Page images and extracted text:
== Segment start ==

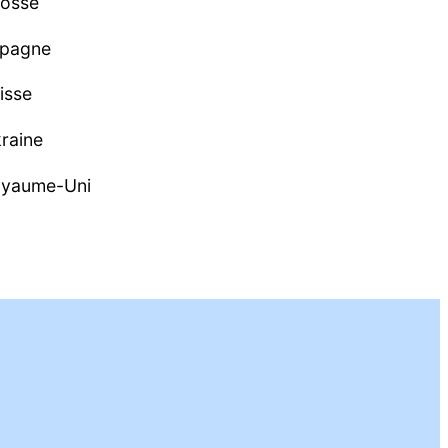
osse
pagne
isse
raine
yaume-Uni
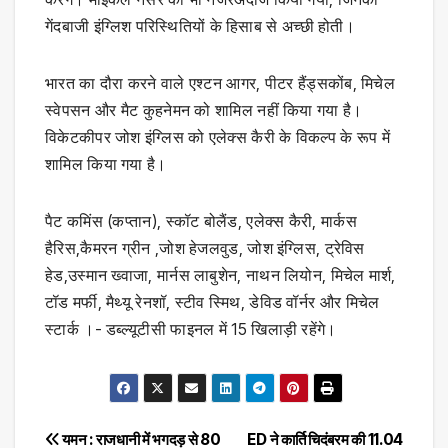
गेंदबाजी इंग्लिश परिस्थितियों के हिसाब से अच्‍छी होती।
भारत का दौरा करने वाले एश्‍टन आगर, पीटर हैंड्सकोंब, मिचेल
स्‍वेपसन और मैट कुहनेमन को शामिल नहीं किया गया है।
विकेटकीपर जोश इंग्लिस को एलेक्‍स कैरी के विकल्‍प के रूप में
शामिल किया गया है।
पैट कमिंस (कप्‍तान), स्‍कॉट बोलैंड, एलेक्‍स कैरी, मार्कस
हैरिस,कैमरन ग्रीन ,जोश हेजलवुड, जोश इंग्लिस, ट्रेविस
हेड,उस्‍मान ख्‍वाजा, मार्नस लाबुशेन, नाथन लियोन, मिचेल मार्श,
टॉड मर्फी, मैथ्‍यू रेनशॉ, स्‍टीव स्मिथ, डेविड वॉर्नर और मिचेल
स्‍टार्क ।- डब्‍ल्‍यूटीसी फाइनल में 15 खिलाड़ी रहेंगे।
Post
यमन : राजधानी में भगदड़ से 80
ED ने कार्ति चिदंबरम की 11.04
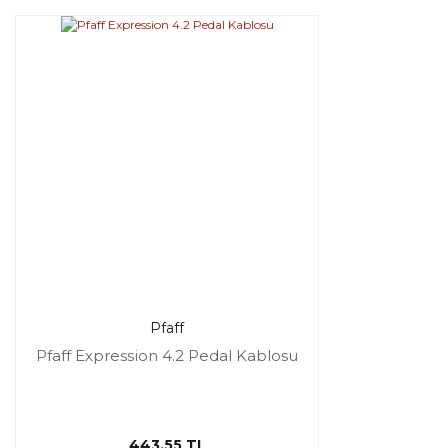
Pfaff
Pfaff Expression 4.2 Pedal Kablosu
443,55 TL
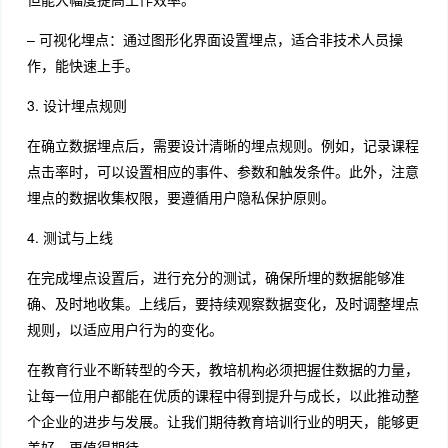
– 可视化埋点：通过图形化界面设置埋点，适合非技术人员操
作，能快速上手。
3. 设计埋点规则
在确立数据埋点后，需要设计清晰的埋点规则。例如，记录课程
点击率时，可以设置相应的事件、参数和触发条件。此外，注意
埋点的数据收集权限，要遵循用户隐私保护原则。
4. 测试与上线
在完成埋点设置后，进行充分的测试，确保所埋的数据能够准
确、及时地收集。上线后，要持续观察数据变化，及时调整埋点
规则，以适应用户行为的变化。
在教育行业不断转型的今天，教培机构必须把握住数据的力量，
让每一位用户都能在优质的课程中得到提升与成长，以此推动整
个企业的进步与发展。让我们期待教育培训行业的明天，能够更
美好、更值得期待。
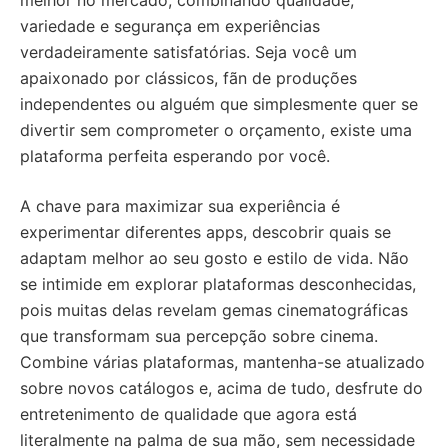
variedade e segurança em experiências
verdadeiramente satisfatórias. Seja você um
apaixonado por clássicos, fãn de produções
independentes ou alguém que simplesmente quer se
divertir sem comprometer o orçamento, existe uma
plataforma perfeita esperando por você.
A chave para maximizar sua experiência é
experimentar diferentes apps, descobrir quais se
adaptam melhor ao seu gosto e estilo de vida. Não
se intimide em explorar plataformas desconhecidas,
pois muitas delas revelam gemas cinematográficas
que transformam sua percepção sobre cinema.
Combine várias plataformas, mantenha-se atualizado
sobre novos catálogos e, acima de tudo, desfrute do
entretenimento de qualidade que agora está
literalmente na palma de sua mão, sem necessidade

== Segment end ==

Your objective
Which lines above include the string "você"? Show them.

Answer to this problem
verdadeiramente satisfatórias. Seja você um
plataforma perfeita esperando por você.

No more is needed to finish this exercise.